Chinua Achebe’s Things Fall Apart: Teaching Through the Novel
"The last four or five hundred years of European contact with Africa produced a body of literature that presented Africa in a very bad light and Africans in very lurid terms. The reason for this had to do with the need to justify the slave trade and slavery. … This continued until the Africans themselves, in the middle of the twentieth century, took into their own hands the telling of their story."
—Chinua Achebe, "An African Voice")
Nigerian Chinua Achebe is one of the world's most well-known and influential contemporary writers. His first novel, Things Fall Apart (1958), is an early narrative about the European colonization of Africa told from the point of view of the colonized people. Published in 1958, the novel recounts the life of the warrior and village hero Okonkwo, and describes the arrival of white missionaries to his Igbo village and their impact on African life and society at the end of the nineteenth century. Through his writing, Achebe counters images of African societies and peoples as they are represented within the Western literary tradition and reclaims his own and his people's history.
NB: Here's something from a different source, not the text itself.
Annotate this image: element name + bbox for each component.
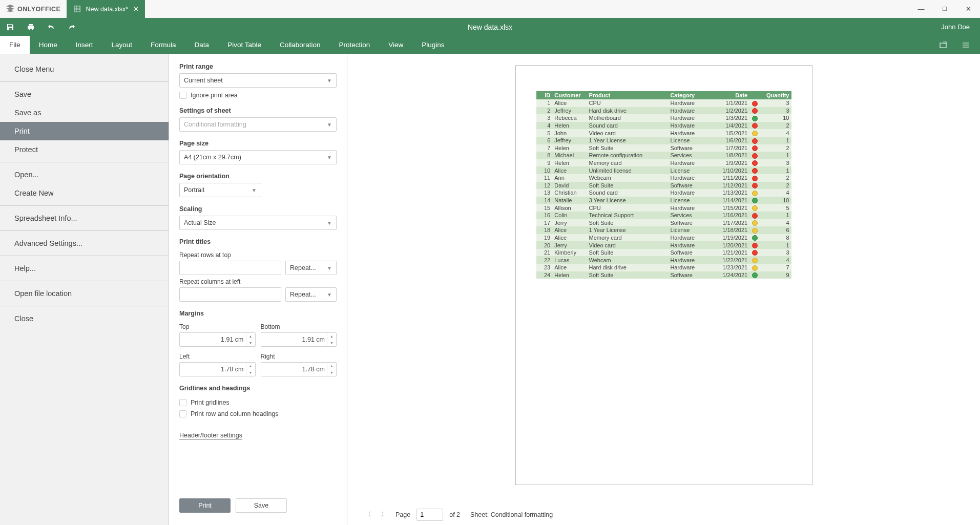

This lesson introduces students to Achebe's first novel and to his views on the role of the writer in his or her society. It can be used alone or in conjunction with the related lesson Chinua Achebe's "Things Fall Apart": Oral and Literary Strategies.
How does Achebe see the role of the writer/storyteller?
In what ways does Achebe use fiction to teach history?
To what extent is Things Fall Apart successful in communicating an alternative narrative to the dominant Western history of missionaries in Africa and other colonized societies?
Examine a piece of African literature to identify distinguishing literary features and traditions.
Examine how Achebe discusses and differentiates cultures and languages with a change over time approach.
Evaluate the effectiveness of presenting historical events and eras through fiction.
Differentiate between historical accounts and fictionalized accounts of history.
Assess narrative perspectives as culturally-positioned (i.e. Afrocentric and Eurocentric perspectives).